Prometheus is an open source system monitor toolkit built at SoundCloud that is now widely adopted. StatsD was originally a simple daemon developed by Etsy to aggregate and summarize application metrics. Prometheus provides a StatsD exporter to collect metrics that are sent in StatsD format.
Kong Gateway supports both of the above for integrating with Prometheus. This enables Prometheus to pull metrics directly from the gateway or using a StatsD exporter in between to offload some work from the gateway.
Kong Gateway is built on top of OpenResty/Nginx, which is a multi-process single-threaded architecture. To collect and aggregate metrics from different processes, we implement the Prometheus plugin with shared memory.
Nginx handles requests in a non-blocking way and is normally very efficient. However, every read and write operation to the shared memory requires a mutex lock to lock the critical section and will block all worker processes from processing requests. When the plugin is used to monitor metrics with high cardinality, it can affect Kong Gateway performance significantly, especially increasing the long tail latencies. We recommend using the StatsD plugin as an alternative for such use cases.

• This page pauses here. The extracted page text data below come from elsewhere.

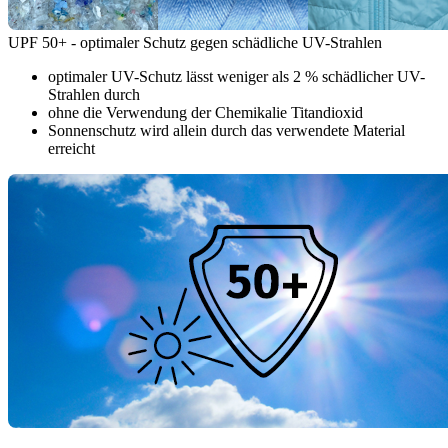
UPF 50+ - optimaler Schutz gegen schädliche UV-Strahlen
optimaler UV-Schutz lässt weniger als 2 % schädlicher UV-
Strahlen durch
ohne die Verwendung der Chemikalie Titandioxid
Sonnenschutz wird allein durch das verwendete Material
erreicht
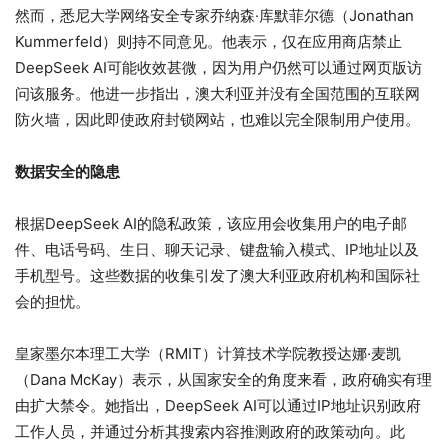
然而，悉尼大学网络安全专家乔纳森·库默菲尔德（Jonathan
Kummerfeld）则持不同意见。他表示，仅在应用商店禁止
DeepSeek AI可能收效甚微，因为用户仍然可以通过网页版访
问该服务。他进一步指出，澳大利亚并没有全国范围的互联网
防火墙，因此即使政府封锁网站，也难以完全限制用户使用。
数据安全的隐患
根据DeepSeek AI的隐私政策，该应用会收集用户的电子邮
件、电话号码、生日、聊天记录、键盘输入模式、IP地址以及
手机型号。这些数据的收集引发了澳大利亚政府机构和国际社
会的担忧。
皇家墨尔本理工大学（RMIT）计算技术学院教授达娜·麦凯
（Dana McKay）表示，从国家安全的角度来看，政府确实有理
由扩大禁令。她指出，DeepSeek AI可以通过IP地址识别政府
工作人员，并通过分析其搜索内容推测政府的政策动向。此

We’ll explain how to use these two plugins in the following sections.

Prometheus
As the investigation progressed, we found that the Prometheus plugin collects metrics with some expensive function calls because it stores many high cardinality metrics in Nginx's shared memory. Therefore when the Prometheus service performed its periodic pull for the metrics, it triggered high overhead in Nginx and affected the real request latency. (See the issues on GitHub to get more information).
So unlike the old release version, in Kong Gateway 3.0 the Prometheus plugin doesn't export status codes, latencies, bandwidth, and upstream health check metrics by default to avoid the costly overhead of collecting metrics.

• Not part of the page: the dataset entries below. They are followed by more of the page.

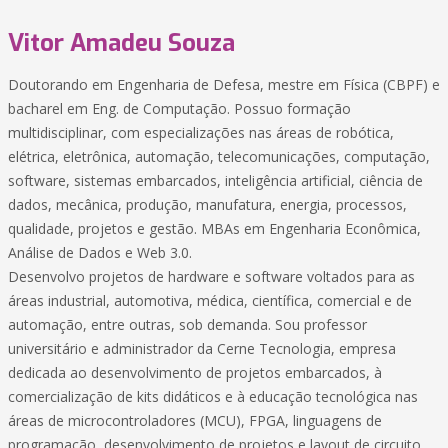
Vitor Amadeu Souza
Doutorando em Engenharia de Defesa, mestre em Física (CBPF) e
bacharel em Eng. de Computação. Possuo formação
multidisciplinar, com especializações nas áreas de robótica,
elétrica, eletrônica, automação, telecomunicações, computação,
software, sistemas embarcados, inteligência artificial, ciência de
dados, mecânica, produção, manufatura, energia, processos,
qualidade, projetos e gestão. MBAs em Engenharia Econômica,
Análise de Dados e Web 3.0.
Desenvolvo projetos de hardware e software voltados para as
áreas industrial, automotiva, médica, científica, comercial e de
automação, entre outras, sob demanda. Sou professor
universitário e administrador da Cerne Tecnologia, empresa
dedicada ao desenvolvimento de projetos embarcados, à
comercialização de kits didáticos e à educação tecnológica nas
áreas de microcontroladores (MCU), FPGA, linguagens de
programação, desenvolvimento de projetos e layout de circuito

Because these metrics will need to be added up or reset during the life of each connection — and these metrics have some different labels — they take up a lot of memory space, which needs to be traversed when Prometheus polls for metrics leading to higher latencies. They can still be turned on manually by setting config status_code_metrics, lantency_metrics, bandwidth_metrics, and upstream_health_metrics respectively. Enabling those metrics will impact the performance if you have a lot of Kong entities, therefore we recommend using the StatsD plugin with the push model for those cases.
In a previous version of Kong Gateway, we found some performance issues with the Prometheus plugin. For example, in the production environment of one of our enterprise customers, they found that the request from Prometheus to pull metrics caused sporadic spikes in latencies for other requests — sometimes as much as three seconds.